I mean they spent 9 billion to create a death machine when they could wipe out poverty or help the world... but I guess they aren't the only ones not helping the world..
Oh the sheer stupidity, what do you guys think?
http://www.docstoc.com/docs/9115853/CERN-and-the-Future-of-Particle-Physics.docstoc wrote:The LHC first beam on 10 September 2008 and the period of beam commissioning in the days immediately after were a great success for both the machine and the experiments. However, the complete commissioning of the LHC machine and detectors, which are of unprecedented complexity, technology and performance, will be one of the biggest challenges in the next year and operation at the nominal luminosity will need continued effort. Recovery from the incident of 19 September 2008 is well under way and the LHC is expected to re-start again later in 2009. The incident was caused by a faulty electrical connection between two of the LHC accelerators magnets, resulting in mechanical damage due to a release of helium from the magnet cold mass into the tunnel.
http://ca.news.yahoo.com/s/cbc/091009/world/technology_collider_arrest_france_3CBC News wrote:Scientist at particle collider suspected of terrorist links
Fri Oct 9, 11:37 AM
TORONTO (CBC) - A physicist at the facility that houses the world's largest particle collider in Switzerland has been arrested on suspicion of links to terrorism, according to officials.
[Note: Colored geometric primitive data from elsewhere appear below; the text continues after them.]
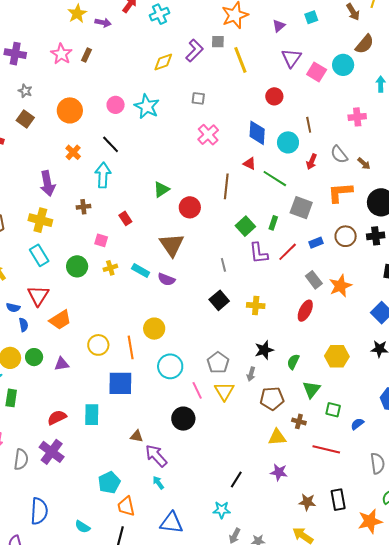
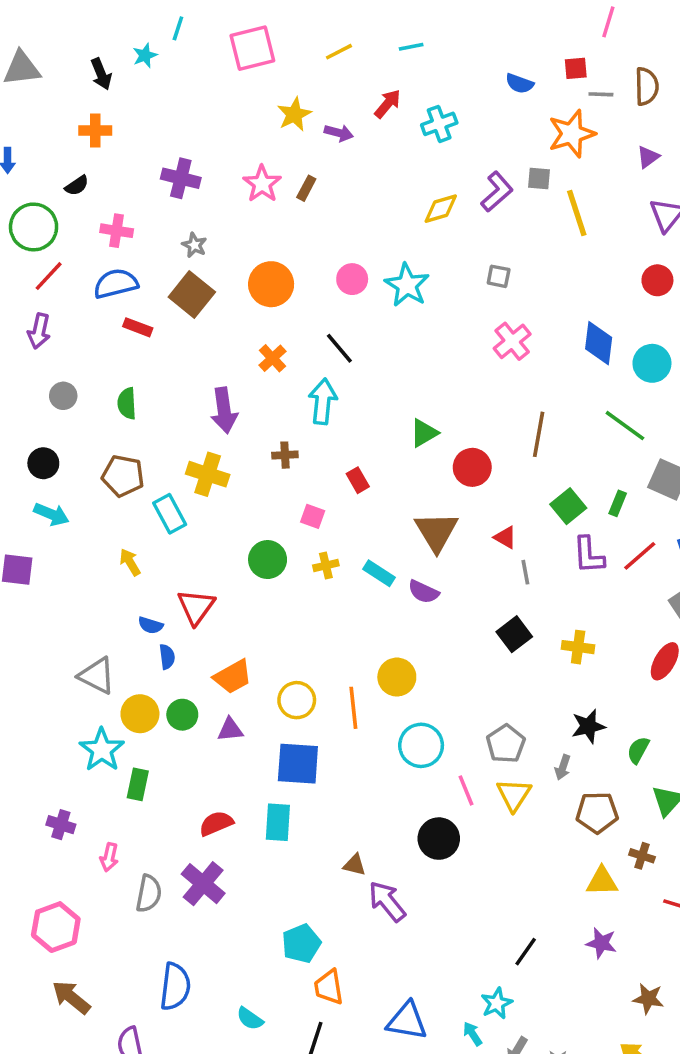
red circle: (274, 96) -> (657, 280), moved
brown square: (25, 119) -> (192, 295), size x1.4
red triangle: (250, 164) -> (505, 537), moved
cyan rectangle: (39, 255) -> (170, 514), moved
orange trapezoid: (60, 320) -> (233, 677), moved
blue square: (120, 383) -> (298, 764), moved
cyan arrow: (158, 483) -> (473, 1034), moved
cyan star: (222, 510) -> (497, 1003), turned -30

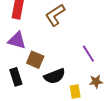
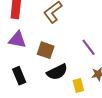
brown square: (35, 60) -> (46, 50), moved

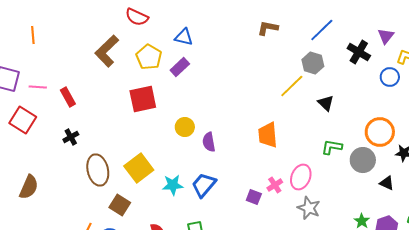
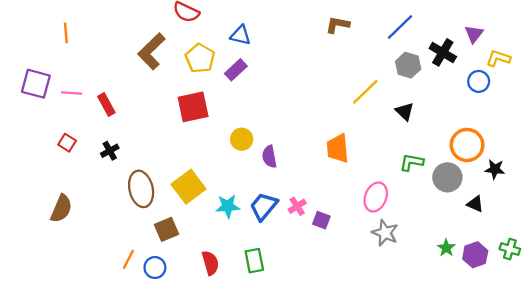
gray hexagon: (313, 63) -> (408, 65), moved
red square: (23, 120) -> (67, 143), moved, size x0.6
pink cross: (275, 185) -> (297, 206), moved
brown square: (120, 205) -> (166, 229), turned 35

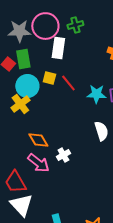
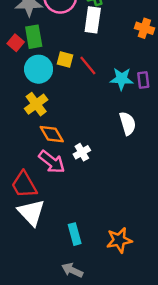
white rectangle: (58, 48) -> (93, 20), moved
yellow cross: (20, 104) -> (36, 104), moved

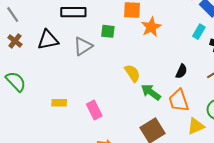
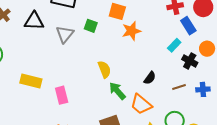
gray triangle: (83, 46) -> (65, 34), turned -30
orange trapezoid: (179, 100) -> (141, 104), turned -45
yellow rectangle: (59, 103) -> (31, 81), size x1.5

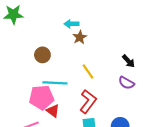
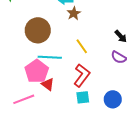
brown circle: (42, 55) -> (38, 30), size x1.6
pink pentagon: (41, 97) -> (37, 71), turned -30

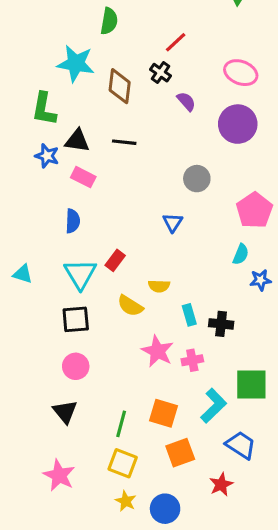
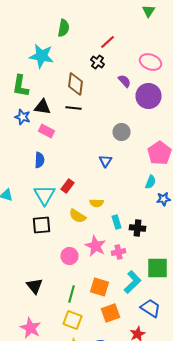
brown diamond: (120, 86) -> (76, 84), moved
purple semicircle: (186, 101) -> (124, 81), moved
pink circle: (76, 366) -> (70, 256), moved

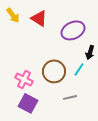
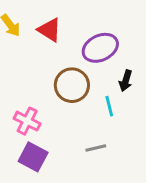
cyan line: (79, 69) -> (109, 106), turned -48
brown circle: (54, 71) -> (72, 85), moved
The European Organization for Nuclear Research, also known by the French acronym CERN, said French officials arrested the man on Thursday in south-east France for suspected al-Qaeda links.
The Large Hadron Collider, which lies underground near the Franco-Swiss border, is a powerful particle collider that aims to re-create conditions in the universe not long after the Big Bang.
CERN officials said the man, whose name has not been revealed, was working under contract with an outside institute and said he had no contact with anything that could have been used for terrorism. He had been at CERN since 2003, officials said.
The LHCb experiment where he worked is the smallest of a series of installations along the 27-kilometre circular tunnel that houses the facility.
"None of our research has potential for military application, and all our results are published openly in the public domain," CERN said in a statement Friday.
The collider was expected to resume operations in November after a year-long delay because of a problem with some of its electrical connections.
The news that someone with terrorist connections might have worked at the facility is likely to cause concern because of both the high profile of the giant physics experiment and also the technology in use, which has made some members of the public nervous.
Before it started in September 2008, the particle collider drew protests from Europeans worried it would trigger a disaster, with some scenarios suggesting the accelerator would create a black hole that would swallow the Earth.
Physicists and CERN officials dismissed the concerns, with the LHC project leader saying in 2008, "Obviously, the world will not end when the LHC switches on."
The collider is designed, however, to work at high energies. When it relaunches in November, the collider is expected to begin running at 3.5 tera-electron volts (TeV), or 3.5 trillion electron volts. It was built to move particles at twice those energies.
The accelerator is designed to smash subatomic particles into each other at high speeds in order to break them down and allow the discovery of smaller, more fundamental particles.
The prosecutor's office in the Isere region of France said the case has been transferred to the anti-terrorist section of the Paris prosecutor's office.